We've already discussed why research guides are important and we looked at some of the better sources for legal research guides. But there will be times when what you are looking for is not on one of the websites we've already looked at. That means you will need to actually search for a research guide. There are three basic ways to do that.
Research guide search engines. There is really only one. Check out the ever popular University of Cornell Legal Research Engine located on the Cornell Library site. This allows you to do a subject specific search for quality legal research guides and resources. An added advantage is the ability to search not only for a research guide but the "legal internet." This latter tool is similar to a feature available from Westlaw - without having to sign on to your account. While searching you may find a research guide search engine from the University of Akron called Law Scout. Unfortunately, Law Scout has not been updated in some time so its currency and content is in question. Still, even outdated information can lead you to good sources if you are willing to spend the time updating your sources.

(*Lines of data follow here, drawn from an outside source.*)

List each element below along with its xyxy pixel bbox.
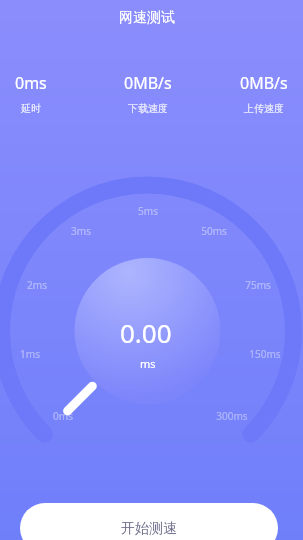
staticText: 0ms bbox=[53, 409, 73, 423]
button[interactable]: 0MB/s bbox=[103, 72, 193, 120]
staticText: 300ms bbox=[216, 409, 248, 423]
staticText: 延时 bbox=[21, 102, 41, 115]
button[interactable]: 开始测速 bbox=[20, 503, 278, 540]
staticText: 150ms bbox=[249, 347, 281, 361]
button[interactable]: 0ms bbox=[0, 72, 76, 120]
staticText: 1ms bbox=[20, 347, 40, 361]
staticText: 0ms bbox=[15, 72, 47, 94]
staticText: 5ms bbox=[138, 204, 158, 218]
staticText: 75ms bbox=[245, 278, 271, 292]
staticText: 开始测速 bbox=[121, 520, 177, 538]
staticText: 网速测试 bbox=[119, 9, 175, 27]
staticText: 3ms bbox=[71, 224, 91, 238]
staticText: 下载速度 bbox=[128, 102, 168, 115]
staticText: 0.00 bbox=[120, 315, 172, 345]
staticText: 2ms bbox=[27, 278, 47, 292]
staticText: 50ms bbox=[201, 224, 227, 238]
staticText: 0MB/s bbox=[124, 72, 172, 94]
staticText: ms bbox=[140, 356, 156, 371]
staticText: 0MB/s bbox=[240, 72, 288, 94]
staticText: 上传速度 bbox=[244, 102, 284, 115]
button[interactable]: 0MB/s bbox=[219, 72, 303, 120]
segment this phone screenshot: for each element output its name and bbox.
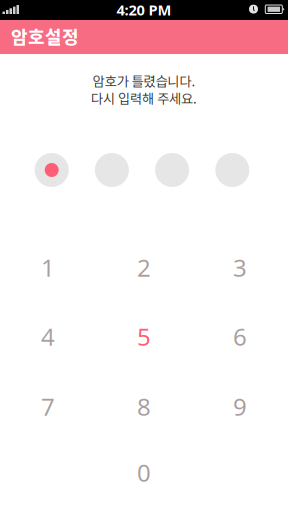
- staticText: 7: [41, 391, 55, 422]
- button[interactable]: 0: [96, 438, 192, 506]
- button[interactable]: 6: [192, 302, 288, 370]
- button[interactable]: 9: [192, 372, 288, 440]
- staticText: 5: [137, 321, 151, 352]
- button[interactable]: 5: [96, 302, 192, 370]
- staticText: 3: [233, 252, 247, 284]
- staticText: 0: [137, 457, 151, 488]
- button[interactable]: 7: [0, 372, 96, 440]
- button[interactable]: 8: [96, 372, 192, 440]
- staticText: 8: [137, 391, 151, 422]
- staticText: 암호가 틀렸습니다.: [92, 71, 196, 90]
- button[interactable]: 1: [0, 234, 96, 302]
- staticText: 6: [233, 321, 247, 352]
- staticText: 2: [137, 252, 151, 284]
- button[interactable]: 3: [192, 234, 288, 302]
- staticText: 9: [233, 391, 247, 422]
- staticText: 암호설정: [11, 23, 79, 49]
- button[interactable]: 2: [96, 234, 192, 302]
- staticText: 4:20 PM: [116, 0, 172, 20]
- staticText: 1: [41, 252, 55, 284]
- button[interactable]: 4: [0, 302, 96, 370]
- staticText: 다시 입력해 주세요.: [91, 88, 197, 108]
- staticText: 4: [41, 321, 55, 352]
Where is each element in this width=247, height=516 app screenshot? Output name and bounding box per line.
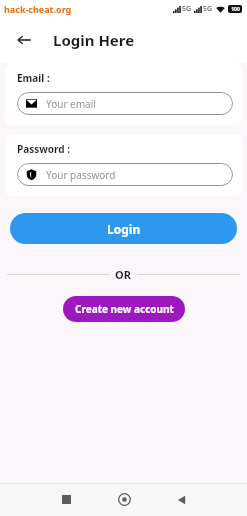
staticText: Login — [107, 221, 141, 237]
staticText: Your password — [46, 168, 116, 182]
staticText: Password : — [17, 142, 71, 156]
button[interactable]: Your password — [17, 163, 233, 186]
staticText: 5G — [203, 4, 213, 14]
button[interactable]: Your email — [17, 92, 233, 115]
staticText: Login Here — [53, 30, 135, 50]
staticText: 100 — [231, 6, 240, 13]
staticText: Create new account — [75, 302, 174, 316]
button[interactable]: Back — [9, 25, 39, 55]
staticText: Your email — [46, 97, 96, 111]
button[interactable]: Login — [10, 213, 237, 244]
button[interactable]: Create new account — [63, 296, 185, 322]
staticText: hack-cheat.org — [4, 3, 72, 15]
staticText: Email : — [17, 71, 50, 85]
button[interactable]: Home — [107, 483, 141, 516]
button[interactable]: Recent apps — [49, 483, 83, 516]
staticText: 5G — [182, 4, 192, 14]
button[interactable]: Back — [165, 483, 199, 516]
staticText: OR — [115, 267, 131, 282]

Google Search. The basic Google search is always the same: in the search box type your specific subject in quotes and then "legal research guide" also in quotes. For example, if you are interested in finding a guide on family law you might try "family law" and "legal research guide." There are commercial guides out there so, at least at first, you probably shouldn't limit your to .edu searches. Don't be afraid to refine your search depending on the results you get.
Geographic relevancy. If you want a research guide about the resources from a particular jurisdiction you might want to try looking on the law school library website for that state. For example, if you wanted to find a research guide about collection procedures in Georgia, Georgia State has just such a guide as well as many other research guides about specific areas of Georgia law. Here at UConn we have a research guide about finding Connecticut materials.